Time to pass on two books:

_Racing Through the Dark _- David Millar https://www.amazon.com/Racing-Through-Dark-David-Millar/dp/1409120384
_One Man and his Bike _- Mike Carter https://www.amazon.com/One-Man-His-Bike-Life-changing/dp/0091940567

I'll be returning to England next Monday for three days and will post the books then, so I'll need the winners' addresses by Saturday evening at the latest. 

I'll draw the names on Friday evening.


----------



## Gert Lush (23 Aug 2016)

Could I put my name in for the David Millar book please?


----------



## Hill Wimp (23 Aug 2016)

Oooo One Man and His Bike for my ticket.

You should have arranged your trip a few days later and you could have joined us on https://www.cyclechat.net/threads/summer-cinque-ports-ride-6th-aug-3rd-sept.203851/

Most of the SE contingent of CC will be there and I'm sure we could have found you a bike.


----------



## Shadow (23 Aug 2016)

Yes please Dayvo; put my name in the hat for both please. Not being greedy, just trying to win one of these bl***y raffles!



Dayvo said:


> I'll be returning to England next Monday for three days


Another 'work' session near Felbridge?!?


----------



## shouldbeinbed (23 Aug 2016)

Could you put me in for Mike Carter please. 

I've read the Miller book, someone else will benefit better.


----------



## Buck (24 Aug 2016)

If I could have a raffle ticket for both into the lucky hat please ? 

Thank You!


----------



## Freds Dad (24 Aug 2016)

Can you please put me in the hat for both books please.


----------



## Dayvo (24 Aug 2016)

Hill Wimp said:


> You should have arranged your trip a few days later and you could have joined us on





Shadow said:


> Another 'work' session near Felbridge?!?



'Fraid not.

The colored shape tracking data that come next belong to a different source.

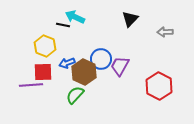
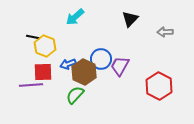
cyan arrow: rotated 66 degrees counterclockwise
black line: moved 30 px left, 12 px down
blue arrow: moved 1 px right, 1 px down
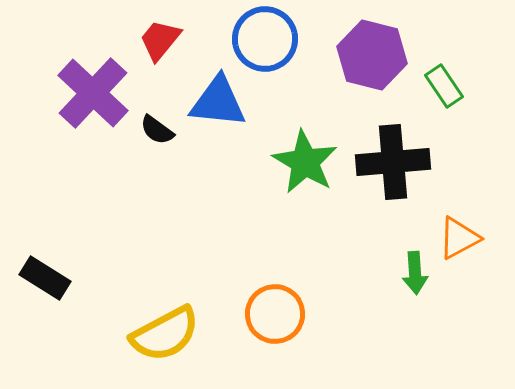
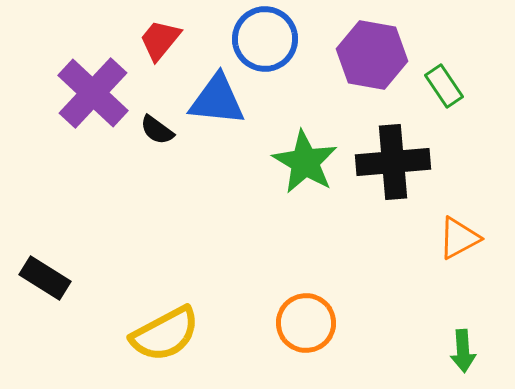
purple hexagon: rotated 4 degrees counterclockwise
blue triangle: moved 1 px left, 2 px up
green arrow: moved 48 px right, 78 px down
orange circle: moved 31 px right, 9 px down
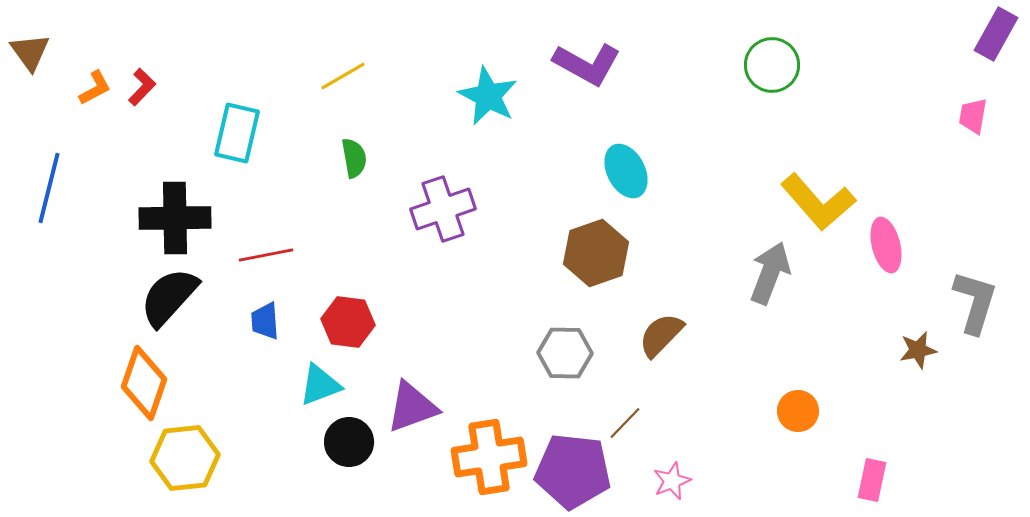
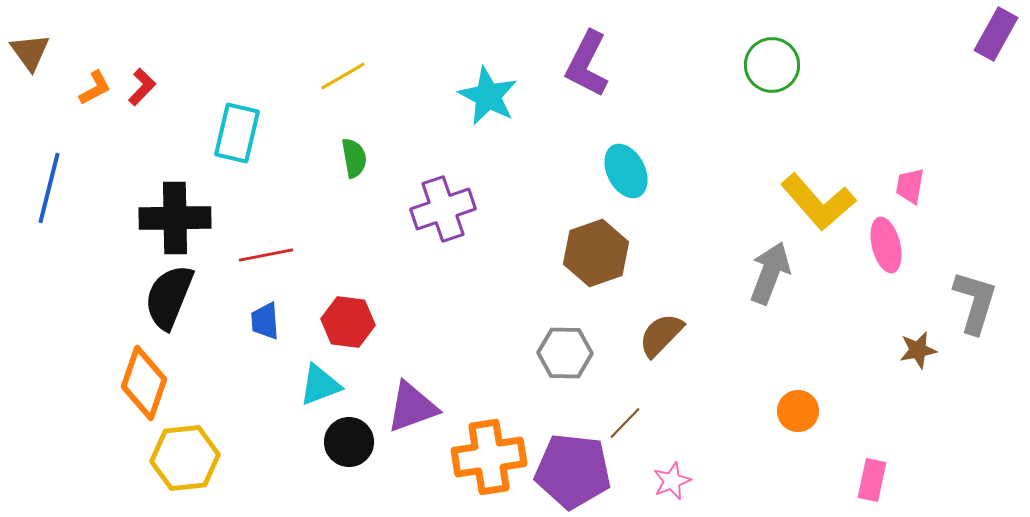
purple L-shape: rotated 88 degrees clockwise
pink trapezoid: moved 63 px left, 70 px down
black semicircle: rotated 20 degrees counterclockwise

Returning for my father's funeral. 

Glad to see there's a bit of interest in the books. Reading about cycling is almost as enjoyable as riding the bike itself.


----------



## Shadow (24 Aug 2016)

Dayvo said:


> Returning for my father's funeral.


Sorry to hear about that Dayvo. These times are never good, under the circumstances, I hope you have as pleasant enough trip as can be expected. Will you be staying with family while here?


----------



## Dayvo (24 Aug 2016)

Shadow said:


> Sorry to hear about that Dayvo. These times are never good, under the circumstances, I hope you have as pleasant enough trip as can be expected. Will you be staying with family while here?



Thanks, Shadow. Myself and the misses will be staying with an old mate for two nights in Brentwood. 

Hopefully I'll be able to top up on some more books (to pass on when I'm back in March).


----------



## Hill Wimp (24 Aug 2016)

Sorry to hear that @Dayvo.


----------



## Dayvo (26 Aug 2016)

Well, the draw's been made...

The recipient of the David Millar book is @Gert Lush 

and @Shadow was the winner of the Mike Carter book.

Hopefully the unlucky losers will have another chance if/when the books are re raffled. 

Can Gert Lush and Shadow pm their addresses asap so I can get them enveloped and addressed ready for posting on Tuesday or Wednesday next week.


----------



## Gert Lush (26 Aug 2016)

Yay! Pm on the way.


----------



## Shadow (26 Aug 2016)

hooray, at last, a winner for once; pm on its way.
will re-raffle as soon as read.


----------



## ACS (26 Aug 2016)

Missed it Bah


----------



## Shadow (26 Aug 2016)

ACS said:


> Missed it Bah


Too late. The Lush one took it. But hopefully he will re-raffle in due course in the spirit of these CC book raffles.


----------



## Gert Lush (27 Aug 2016)

Of course


----------